Intracellular redox manipulation of Zymomonas mobilis for improving tolerance against lignocellulose hydrolysate-derived stress

Abstract The lignocellulose hydrolysate-derived inhibitors compromise the cell growth and fermentation. In this study, intracellular redox potential was manipulated by overexpressing eight genes encoding cofactors-related oxidoreductases to improve the tolerance of Zymomonas mobilis ZM4 against lignocellulose hydrolysate-derived inhibitors. Besides, the underlying mechanism was elucidated through monitoring the cellular redox balance including NAD(P)H/NAD(P)+, ROS, and ATP. The oxidoreductases either directly degraded furfural or provided NAD(P)H for reducing it under furfural stress.

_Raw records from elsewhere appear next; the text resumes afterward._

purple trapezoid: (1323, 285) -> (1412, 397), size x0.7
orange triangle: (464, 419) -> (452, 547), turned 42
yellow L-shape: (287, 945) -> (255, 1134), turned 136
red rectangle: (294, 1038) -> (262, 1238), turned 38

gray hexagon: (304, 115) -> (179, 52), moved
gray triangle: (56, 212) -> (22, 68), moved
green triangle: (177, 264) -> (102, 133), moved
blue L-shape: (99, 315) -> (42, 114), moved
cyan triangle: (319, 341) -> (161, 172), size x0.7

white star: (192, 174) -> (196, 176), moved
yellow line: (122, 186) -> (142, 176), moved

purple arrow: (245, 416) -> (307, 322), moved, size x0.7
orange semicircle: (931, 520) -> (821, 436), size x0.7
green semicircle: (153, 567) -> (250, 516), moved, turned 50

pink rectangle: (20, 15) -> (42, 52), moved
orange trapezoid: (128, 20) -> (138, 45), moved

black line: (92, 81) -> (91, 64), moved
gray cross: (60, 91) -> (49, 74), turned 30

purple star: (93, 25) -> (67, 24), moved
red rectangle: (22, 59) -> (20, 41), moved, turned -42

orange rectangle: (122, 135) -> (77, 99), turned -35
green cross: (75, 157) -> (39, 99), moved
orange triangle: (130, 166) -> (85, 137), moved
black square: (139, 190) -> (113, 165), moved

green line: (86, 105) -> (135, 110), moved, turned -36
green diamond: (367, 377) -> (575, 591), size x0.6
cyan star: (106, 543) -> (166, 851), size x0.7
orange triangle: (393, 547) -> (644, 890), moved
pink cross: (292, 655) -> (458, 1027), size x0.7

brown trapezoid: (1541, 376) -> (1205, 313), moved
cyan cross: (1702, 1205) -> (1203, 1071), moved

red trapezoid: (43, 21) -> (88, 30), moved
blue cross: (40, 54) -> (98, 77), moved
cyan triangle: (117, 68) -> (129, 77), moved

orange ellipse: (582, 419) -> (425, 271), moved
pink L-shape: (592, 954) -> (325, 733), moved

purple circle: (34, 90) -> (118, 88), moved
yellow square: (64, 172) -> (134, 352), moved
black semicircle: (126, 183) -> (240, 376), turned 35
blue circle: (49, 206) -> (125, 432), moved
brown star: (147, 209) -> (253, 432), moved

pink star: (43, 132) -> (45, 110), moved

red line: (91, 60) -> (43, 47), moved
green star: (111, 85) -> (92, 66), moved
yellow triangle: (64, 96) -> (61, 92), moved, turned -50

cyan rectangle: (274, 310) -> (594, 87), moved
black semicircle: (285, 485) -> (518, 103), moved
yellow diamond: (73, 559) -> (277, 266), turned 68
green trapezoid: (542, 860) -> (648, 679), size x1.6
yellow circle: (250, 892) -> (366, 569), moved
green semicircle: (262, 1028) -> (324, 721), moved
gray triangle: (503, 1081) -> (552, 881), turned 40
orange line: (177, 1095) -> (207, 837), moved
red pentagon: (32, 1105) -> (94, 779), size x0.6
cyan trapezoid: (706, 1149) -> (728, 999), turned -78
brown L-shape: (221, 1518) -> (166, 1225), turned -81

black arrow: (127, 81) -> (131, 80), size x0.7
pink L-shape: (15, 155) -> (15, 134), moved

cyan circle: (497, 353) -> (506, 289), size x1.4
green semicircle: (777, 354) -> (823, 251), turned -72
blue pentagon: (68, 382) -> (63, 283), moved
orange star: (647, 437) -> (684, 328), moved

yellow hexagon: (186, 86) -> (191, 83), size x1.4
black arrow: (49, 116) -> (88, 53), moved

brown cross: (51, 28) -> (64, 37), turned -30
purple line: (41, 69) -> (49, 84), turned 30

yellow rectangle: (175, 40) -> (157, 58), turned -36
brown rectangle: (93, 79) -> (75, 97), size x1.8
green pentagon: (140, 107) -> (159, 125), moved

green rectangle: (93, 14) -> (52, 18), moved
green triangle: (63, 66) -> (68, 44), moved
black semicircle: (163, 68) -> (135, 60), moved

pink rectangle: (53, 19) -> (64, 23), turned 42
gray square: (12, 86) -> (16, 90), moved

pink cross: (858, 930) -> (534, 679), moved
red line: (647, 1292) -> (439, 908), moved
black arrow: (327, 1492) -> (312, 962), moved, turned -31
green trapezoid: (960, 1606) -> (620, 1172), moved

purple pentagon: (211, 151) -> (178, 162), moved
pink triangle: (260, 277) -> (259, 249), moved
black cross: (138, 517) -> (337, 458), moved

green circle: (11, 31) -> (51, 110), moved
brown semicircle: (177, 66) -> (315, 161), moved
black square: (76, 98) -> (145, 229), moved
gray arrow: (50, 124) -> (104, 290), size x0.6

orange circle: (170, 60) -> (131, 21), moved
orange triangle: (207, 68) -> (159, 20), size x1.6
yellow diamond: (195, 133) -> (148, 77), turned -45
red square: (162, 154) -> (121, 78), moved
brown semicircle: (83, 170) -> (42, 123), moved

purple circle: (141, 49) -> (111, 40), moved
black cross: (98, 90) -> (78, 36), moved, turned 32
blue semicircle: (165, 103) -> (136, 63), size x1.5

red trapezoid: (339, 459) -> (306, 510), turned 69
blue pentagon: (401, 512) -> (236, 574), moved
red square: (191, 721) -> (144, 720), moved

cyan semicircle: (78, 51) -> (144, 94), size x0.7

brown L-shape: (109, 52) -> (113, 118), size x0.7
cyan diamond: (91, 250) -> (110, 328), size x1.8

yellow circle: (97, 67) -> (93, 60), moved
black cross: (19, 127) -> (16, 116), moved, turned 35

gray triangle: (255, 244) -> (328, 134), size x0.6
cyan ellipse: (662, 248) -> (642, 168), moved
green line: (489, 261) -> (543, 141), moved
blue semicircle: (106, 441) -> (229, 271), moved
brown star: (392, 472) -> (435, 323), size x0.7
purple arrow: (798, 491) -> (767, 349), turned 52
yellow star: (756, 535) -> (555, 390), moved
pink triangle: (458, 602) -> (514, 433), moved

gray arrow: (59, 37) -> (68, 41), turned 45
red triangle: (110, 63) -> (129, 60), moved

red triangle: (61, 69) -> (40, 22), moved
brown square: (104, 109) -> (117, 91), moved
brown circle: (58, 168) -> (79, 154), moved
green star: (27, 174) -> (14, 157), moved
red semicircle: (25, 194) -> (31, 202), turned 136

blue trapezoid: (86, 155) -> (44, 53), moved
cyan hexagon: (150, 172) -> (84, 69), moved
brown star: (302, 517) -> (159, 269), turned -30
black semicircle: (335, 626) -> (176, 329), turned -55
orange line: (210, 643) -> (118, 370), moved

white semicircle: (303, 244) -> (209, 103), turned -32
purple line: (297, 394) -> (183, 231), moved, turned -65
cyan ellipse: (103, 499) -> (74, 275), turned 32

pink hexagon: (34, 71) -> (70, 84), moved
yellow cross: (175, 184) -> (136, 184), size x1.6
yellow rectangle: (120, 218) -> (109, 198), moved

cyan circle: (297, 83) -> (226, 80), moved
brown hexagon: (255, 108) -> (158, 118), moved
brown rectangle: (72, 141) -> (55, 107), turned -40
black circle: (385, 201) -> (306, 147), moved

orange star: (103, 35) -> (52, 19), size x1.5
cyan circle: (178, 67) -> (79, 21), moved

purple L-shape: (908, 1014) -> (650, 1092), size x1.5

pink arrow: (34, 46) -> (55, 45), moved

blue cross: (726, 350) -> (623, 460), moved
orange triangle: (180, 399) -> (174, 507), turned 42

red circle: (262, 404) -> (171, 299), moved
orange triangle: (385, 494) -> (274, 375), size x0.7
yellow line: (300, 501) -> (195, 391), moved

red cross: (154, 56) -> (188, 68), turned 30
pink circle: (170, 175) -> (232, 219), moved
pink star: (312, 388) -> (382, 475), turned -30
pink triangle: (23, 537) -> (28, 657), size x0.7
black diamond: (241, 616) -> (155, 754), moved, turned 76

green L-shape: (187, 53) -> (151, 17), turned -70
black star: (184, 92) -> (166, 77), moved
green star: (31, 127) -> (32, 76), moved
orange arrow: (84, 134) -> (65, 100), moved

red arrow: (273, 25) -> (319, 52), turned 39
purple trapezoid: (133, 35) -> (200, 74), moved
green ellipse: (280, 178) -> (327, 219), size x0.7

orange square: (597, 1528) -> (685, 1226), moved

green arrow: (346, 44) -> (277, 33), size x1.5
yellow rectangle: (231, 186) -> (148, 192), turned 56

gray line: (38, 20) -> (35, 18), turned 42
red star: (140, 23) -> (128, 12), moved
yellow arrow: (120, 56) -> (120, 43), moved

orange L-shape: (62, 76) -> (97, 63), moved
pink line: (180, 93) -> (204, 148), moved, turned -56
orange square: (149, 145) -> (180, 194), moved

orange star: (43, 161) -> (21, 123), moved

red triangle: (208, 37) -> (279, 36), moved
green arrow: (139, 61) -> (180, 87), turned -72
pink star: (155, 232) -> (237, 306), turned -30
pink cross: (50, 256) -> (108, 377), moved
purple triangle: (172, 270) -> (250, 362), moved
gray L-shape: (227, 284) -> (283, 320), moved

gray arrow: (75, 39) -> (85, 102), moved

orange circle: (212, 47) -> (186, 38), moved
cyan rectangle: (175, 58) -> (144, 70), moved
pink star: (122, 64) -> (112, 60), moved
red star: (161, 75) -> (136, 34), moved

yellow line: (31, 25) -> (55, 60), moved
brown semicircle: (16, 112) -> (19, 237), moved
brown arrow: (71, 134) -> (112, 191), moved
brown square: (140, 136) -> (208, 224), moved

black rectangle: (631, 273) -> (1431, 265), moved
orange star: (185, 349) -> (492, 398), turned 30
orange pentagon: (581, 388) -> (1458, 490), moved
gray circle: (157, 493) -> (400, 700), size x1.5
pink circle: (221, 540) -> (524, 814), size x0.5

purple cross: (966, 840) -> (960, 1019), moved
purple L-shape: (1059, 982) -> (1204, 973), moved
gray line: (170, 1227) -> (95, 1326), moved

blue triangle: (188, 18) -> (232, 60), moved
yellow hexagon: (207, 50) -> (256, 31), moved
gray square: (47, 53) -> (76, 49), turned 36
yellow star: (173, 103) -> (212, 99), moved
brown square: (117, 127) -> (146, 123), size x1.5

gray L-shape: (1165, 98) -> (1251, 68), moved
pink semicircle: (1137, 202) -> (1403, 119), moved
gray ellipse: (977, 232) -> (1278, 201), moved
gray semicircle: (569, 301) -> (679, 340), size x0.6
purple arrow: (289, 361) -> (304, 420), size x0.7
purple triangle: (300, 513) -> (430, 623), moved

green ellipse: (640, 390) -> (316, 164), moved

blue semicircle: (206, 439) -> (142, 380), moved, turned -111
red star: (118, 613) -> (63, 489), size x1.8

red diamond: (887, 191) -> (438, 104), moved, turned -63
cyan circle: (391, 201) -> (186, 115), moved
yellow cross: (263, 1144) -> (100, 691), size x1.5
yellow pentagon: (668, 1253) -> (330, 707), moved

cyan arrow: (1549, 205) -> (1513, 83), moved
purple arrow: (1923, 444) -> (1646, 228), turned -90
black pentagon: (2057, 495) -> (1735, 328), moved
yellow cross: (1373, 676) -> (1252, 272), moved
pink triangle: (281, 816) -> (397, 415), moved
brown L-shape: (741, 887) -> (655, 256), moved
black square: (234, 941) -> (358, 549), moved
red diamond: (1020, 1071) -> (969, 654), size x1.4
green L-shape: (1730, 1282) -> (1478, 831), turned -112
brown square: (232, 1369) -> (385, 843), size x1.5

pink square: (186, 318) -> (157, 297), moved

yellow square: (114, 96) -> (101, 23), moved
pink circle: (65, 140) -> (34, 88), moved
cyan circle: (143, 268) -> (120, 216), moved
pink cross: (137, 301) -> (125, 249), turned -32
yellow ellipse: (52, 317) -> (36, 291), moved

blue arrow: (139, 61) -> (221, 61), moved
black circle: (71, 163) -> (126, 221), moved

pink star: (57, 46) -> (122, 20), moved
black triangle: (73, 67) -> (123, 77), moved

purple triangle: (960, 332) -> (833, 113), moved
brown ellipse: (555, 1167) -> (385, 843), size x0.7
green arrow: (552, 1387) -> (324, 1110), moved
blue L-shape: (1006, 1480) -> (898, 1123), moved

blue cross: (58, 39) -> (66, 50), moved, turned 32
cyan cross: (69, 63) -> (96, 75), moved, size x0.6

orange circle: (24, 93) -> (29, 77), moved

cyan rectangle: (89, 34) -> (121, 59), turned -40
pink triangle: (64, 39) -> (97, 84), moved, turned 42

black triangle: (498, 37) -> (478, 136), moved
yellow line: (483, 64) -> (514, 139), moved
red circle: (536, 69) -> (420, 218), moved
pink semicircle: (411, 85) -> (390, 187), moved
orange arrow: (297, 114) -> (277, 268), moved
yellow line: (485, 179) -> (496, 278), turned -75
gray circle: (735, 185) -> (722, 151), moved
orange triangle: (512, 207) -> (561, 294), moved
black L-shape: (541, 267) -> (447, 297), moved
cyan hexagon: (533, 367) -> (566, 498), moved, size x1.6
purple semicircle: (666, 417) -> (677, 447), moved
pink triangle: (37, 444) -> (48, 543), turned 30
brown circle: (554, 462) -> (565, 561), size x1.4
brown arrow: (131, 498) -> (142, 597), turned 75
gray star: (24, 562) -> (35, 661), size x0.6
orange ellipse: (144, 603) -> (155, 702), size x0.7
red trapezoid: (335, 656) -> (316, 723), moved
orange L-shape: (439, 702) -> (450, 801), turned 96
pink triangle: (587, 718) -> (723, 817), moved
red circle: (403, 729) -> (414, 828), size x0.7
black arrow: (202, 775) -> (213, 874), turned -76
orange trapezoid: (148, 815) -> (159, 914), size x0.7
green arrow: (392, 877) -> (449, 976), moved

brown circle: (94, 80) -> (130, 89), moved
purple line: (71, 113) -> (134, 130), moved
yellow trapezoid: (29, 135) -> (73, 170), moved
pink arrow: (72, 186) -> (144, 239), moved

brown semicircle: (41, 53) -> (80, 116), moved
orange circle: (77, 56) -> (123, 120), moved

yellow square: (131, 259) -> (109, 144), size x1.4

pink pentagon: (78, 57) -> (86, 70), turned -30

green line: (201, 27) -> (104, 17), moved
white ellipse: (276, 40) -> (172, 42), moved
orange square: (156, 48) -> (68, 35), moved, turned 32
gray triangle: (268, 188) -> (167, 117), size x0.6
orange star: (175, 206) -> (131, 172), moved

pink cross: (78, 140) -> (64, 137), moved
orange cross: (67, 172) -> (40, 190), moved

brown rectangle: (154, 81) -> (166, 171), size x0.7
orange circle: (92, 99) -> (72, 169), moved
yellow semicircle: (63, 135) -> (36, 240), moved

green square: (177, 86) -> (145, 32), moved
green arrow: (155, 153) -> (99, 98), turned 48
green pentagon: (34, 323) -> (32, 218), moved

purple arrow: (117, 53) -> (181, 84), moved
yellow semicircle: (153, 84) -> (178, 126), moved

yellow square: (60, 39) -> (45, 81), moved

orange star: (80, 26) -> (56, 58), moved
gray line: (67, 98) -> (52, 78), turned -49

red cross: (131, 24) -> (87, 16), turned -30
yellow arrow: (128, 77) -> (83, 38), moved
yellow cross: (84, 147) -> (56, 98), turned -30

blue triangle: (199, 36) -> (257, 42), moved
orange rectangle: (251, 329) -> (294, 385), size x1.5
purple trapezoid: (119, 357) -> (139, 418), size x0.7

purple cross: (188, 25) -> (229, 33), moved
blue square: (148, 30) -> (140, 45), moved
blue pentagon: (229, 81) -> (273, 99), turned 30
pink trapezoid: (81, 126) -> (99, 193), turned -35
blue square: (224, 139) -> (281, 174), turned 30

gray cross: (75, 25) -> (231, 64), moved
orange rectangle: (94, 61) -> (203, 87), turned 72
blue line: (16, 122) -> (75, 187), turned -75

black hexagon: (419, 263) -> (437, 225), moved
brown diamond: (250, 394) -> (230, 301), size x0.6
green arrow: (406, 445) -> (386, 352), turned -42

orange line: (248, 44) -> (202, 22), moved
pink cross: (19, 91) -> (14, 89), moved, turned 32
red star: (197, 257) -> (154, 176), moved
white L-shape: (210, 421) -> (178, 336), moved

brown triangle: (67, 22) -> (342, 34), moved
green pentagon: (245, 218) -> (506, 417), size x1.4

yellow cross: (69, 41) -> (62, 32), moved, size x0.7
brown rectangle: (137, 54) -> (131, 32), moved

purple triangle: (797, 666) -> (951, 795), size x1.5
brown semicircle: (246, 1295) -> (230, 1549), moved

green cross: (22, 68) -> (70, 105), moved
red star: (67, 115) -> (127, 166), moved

Whereas, the elevated ratio of NADPH/NADP+ strengthened the tolerance against acetate via removing ROS and supplying ATP. The enzymes benefiting ATP accumulation also enhanced cell growth under formate stress. It is concluded that concentration of inhibitors and metabolic burden both contribute to affect stress tolerance of Z. mobilis. The data here projected a comprehensive approach to developing multi-stress tolerance strategy in industrially valuable strains to produce biofuels and biochemicals from lignocellulosic biomass.